Limit of the exponential functions: $\lim_{x\to 0} \frac{e^x-e^{x \cos x}} {x +\sin x}$
$$\begin{align*} & \lim_{x \rightarrow 0} \frac{e^x - e^{x\cos x}}{x + \sin x} \\ & = \lim_{x \rightarrow 0} \frac{e^x - 1 + 1 - e^{x\cos x}}{x + \sin x} \\ & = \lim_{x \rightarrow 0} \frac{e^x-1}{x+\sin x} + \lim_{x \rightarrow 0} \frac{1-e^{x\cos x}}{x+\sin x} \\ & = \lim_{x \rightarrow 0} \frac{e^x-1}{x} \cdot \frac{x}{x+\sin x} + \lim_{x \rightarrow 0} \frac{1-e^{x\cos x}}{-x\cos x} \cdot \frac{-x\cos x}{x+\sin x} \\ & = \lim_{x \rightarrow 0} \frac{e^x-1}{x} \cdot \lim_{x \rightarrow 0} \frac{1}{1 + \frac{\sin x}{x}} + \lim_{x\cos x \rightarrow 0} \frac{e^{x\cos x}-1}{x\cos x} \cdot \lim_{x \rightarrow 0} -\frac{x}{x+\sin x} \cdot \cos x \\ & = 1\cdot \frac{1}{1+1} + 1 \cdot -\frac{1}{1+1} \cdot 1\\ & = \frac{1}{2} - \frac{1}{2}\\ & = 0 \\ \end{align*}$$
$$\frac{e^x-e^{x \cos x}} {x +\sin x}=\frac{\frac{e^x}{x}-\frac{e^{x \cos x}}{x}}{1+\frac{\sin x}{x}}=\frac{\frac{e^x-1}{x}-\frac{e^{x \cos x}-1}{x}}{1+\frac{\sin x}{x}}=\frac{\frac{e^x-1}{x}-\cos x\frac{e^{x \cos x}-1}{x \cos x}}{1+\frac{\sin x}{x}}$$
Hence the limit is $\frac{1-1(1)}{1+1}=0$.

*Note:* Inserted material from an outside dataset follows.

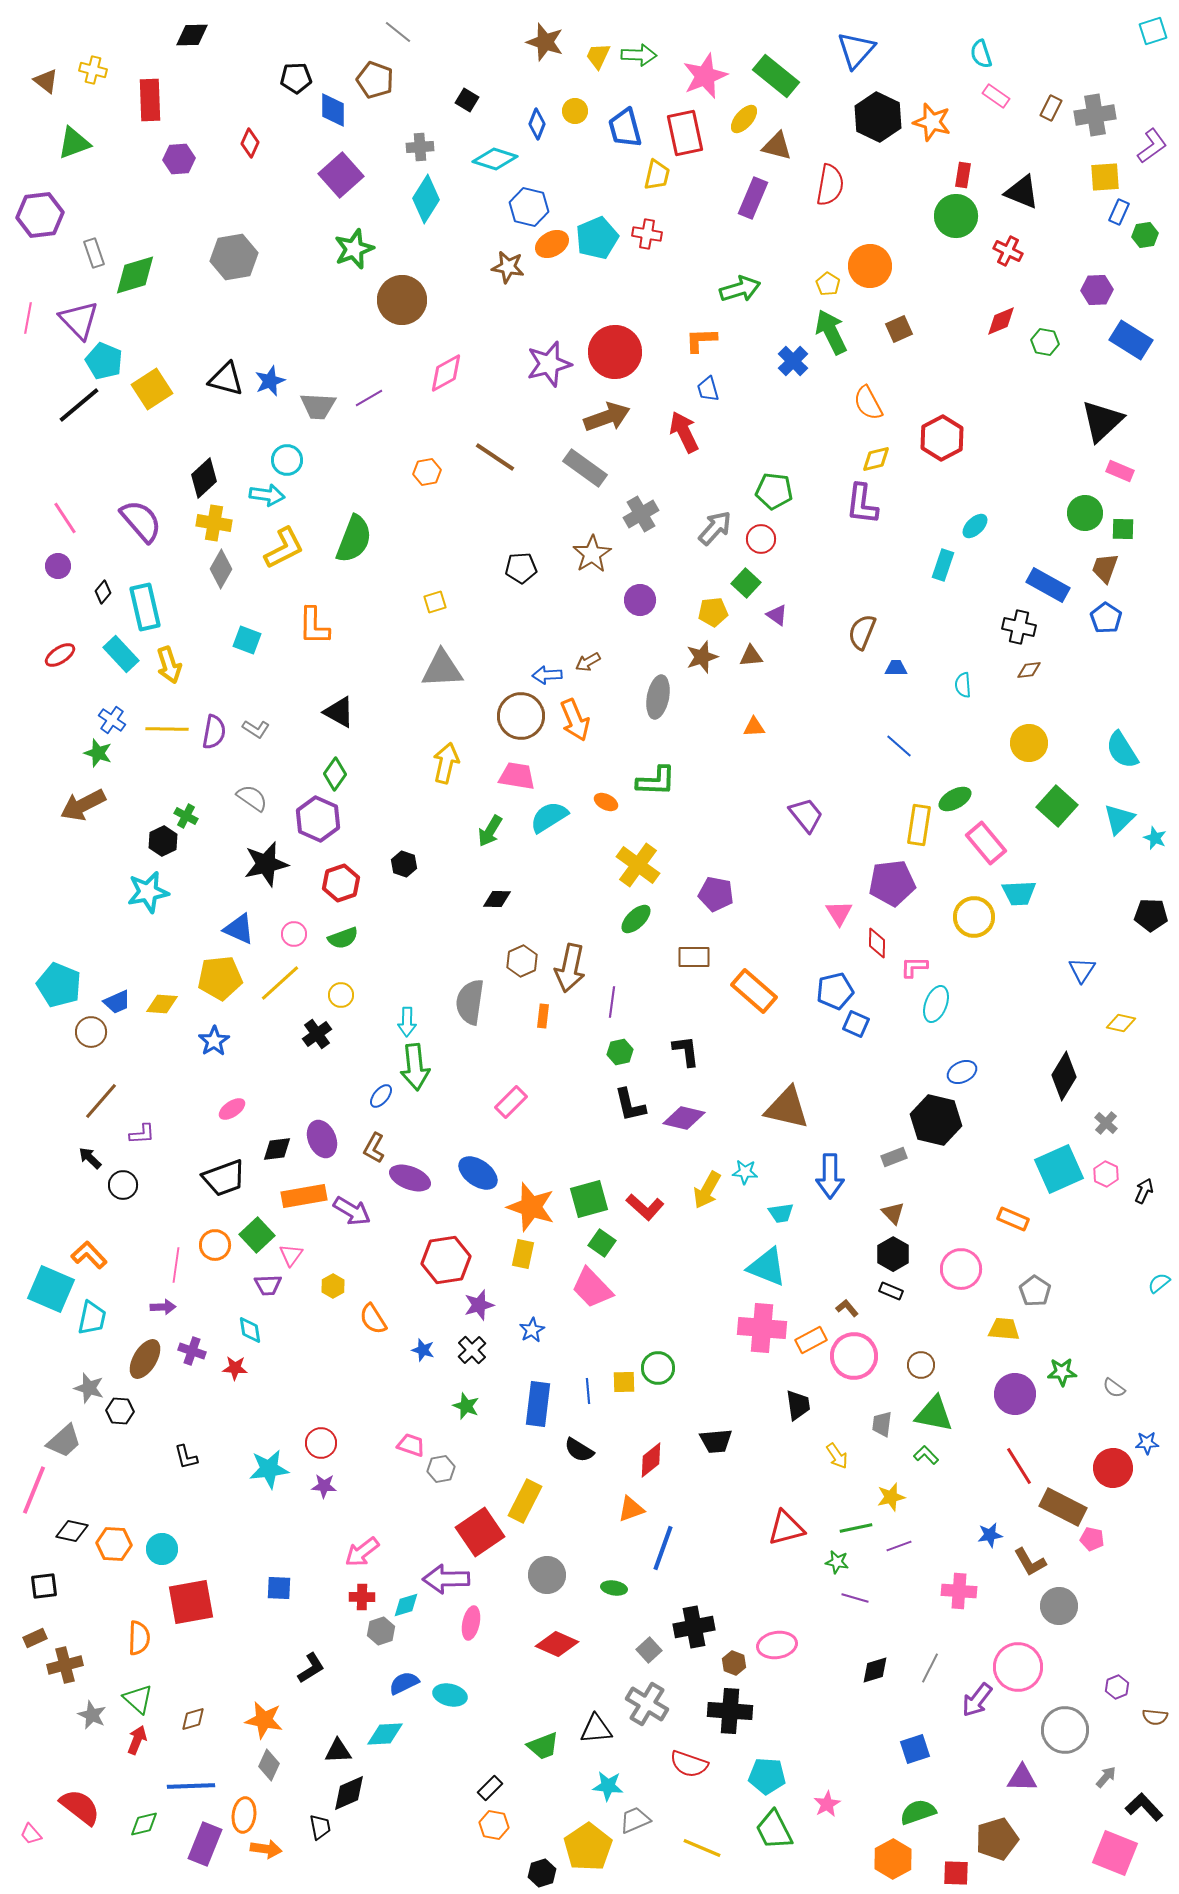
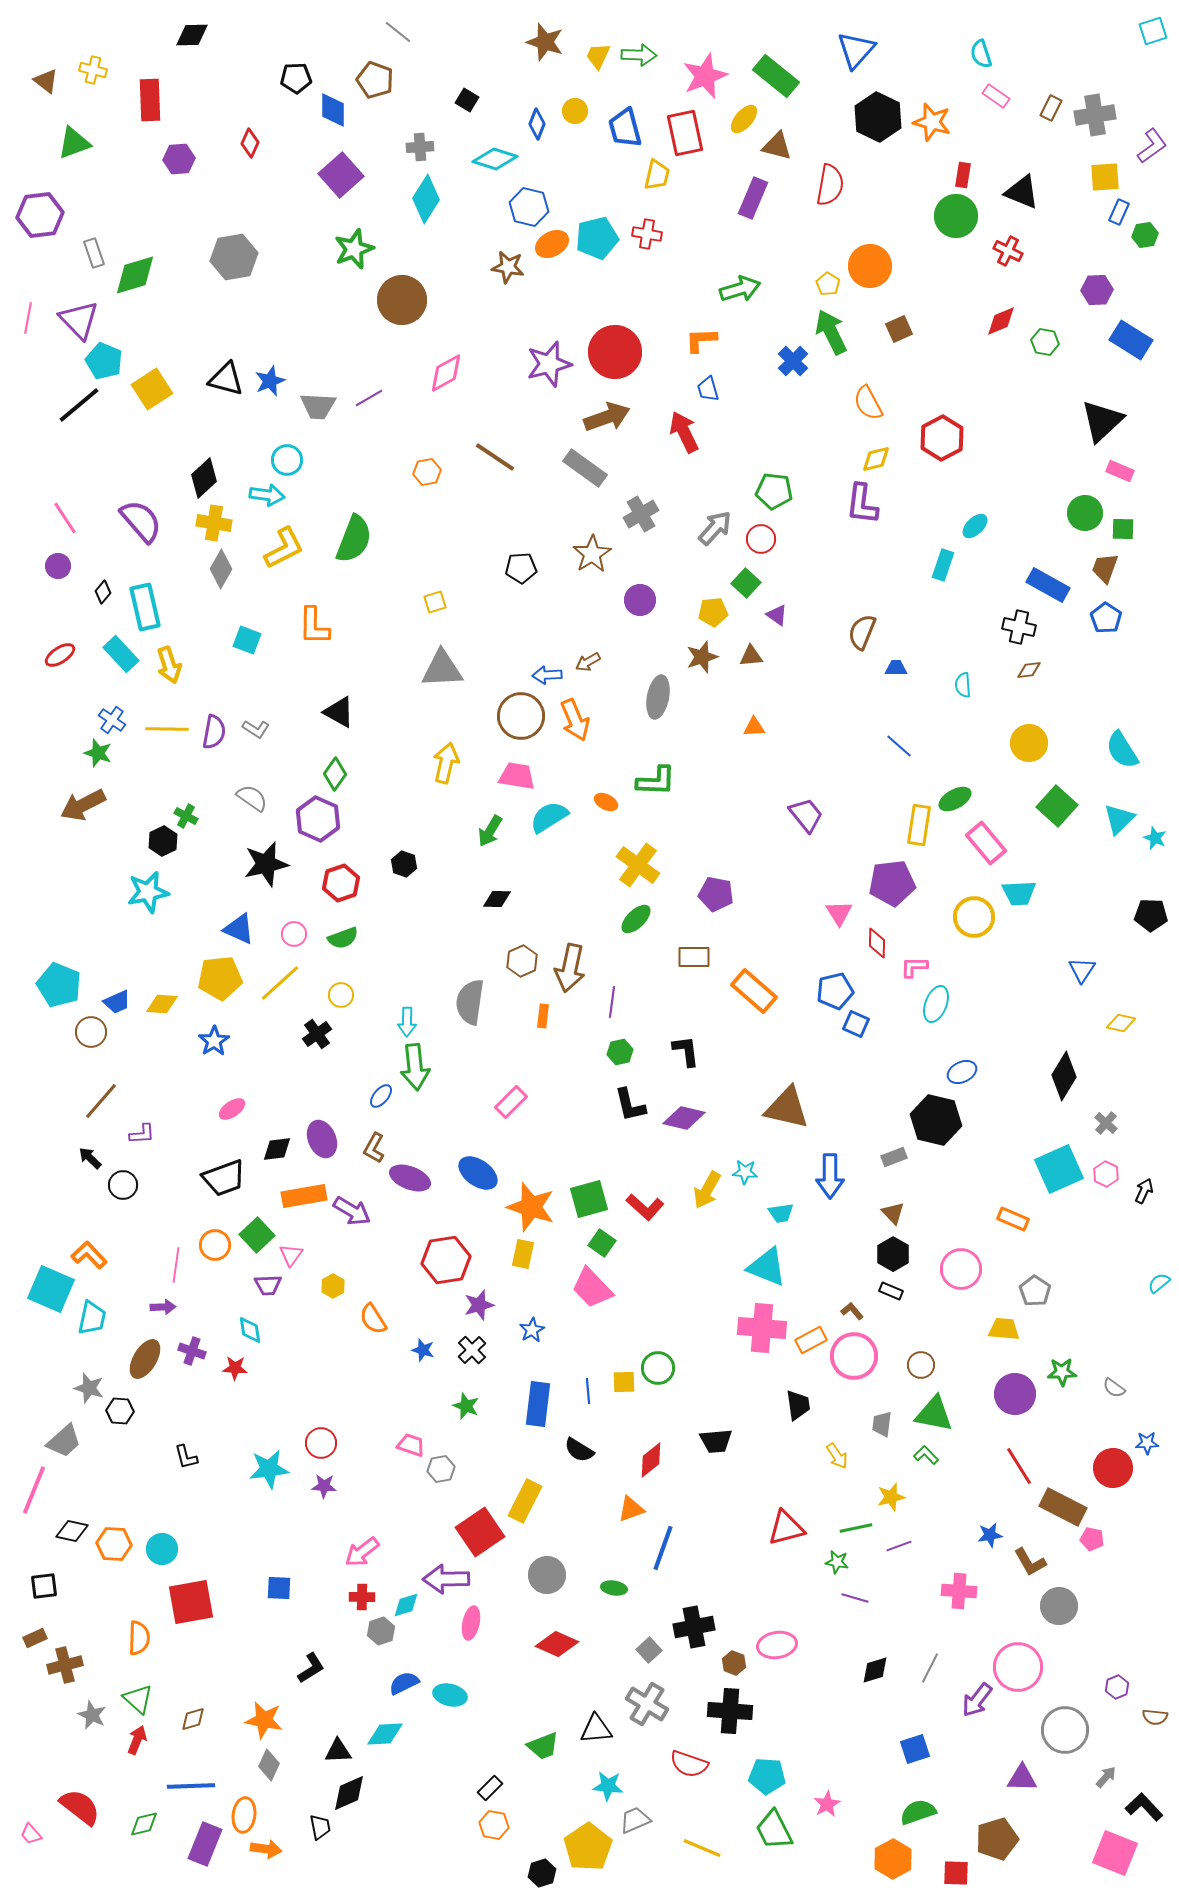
cyan pentagon at (597, 238): rotated 9 degrees clockwise
brown L-shape at (847, 1308): moved 5 px right, 3 px down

Note that $$\frac{e^{x} - e^{x\cos x}} {x+\sin x} = e^{x\cos x} \cdot\frac{e^{x(1-\cos x)} - 1}{x(1-\cos x)} \cdot\dfrac{1-\cos x} {1 + \dfrac{\sin x} {x}} $$ which tends to $$e^{0\cdot 1}\cdot 1\cdot\frac{1-1}{1+1}=0$$ as $x\to 0$.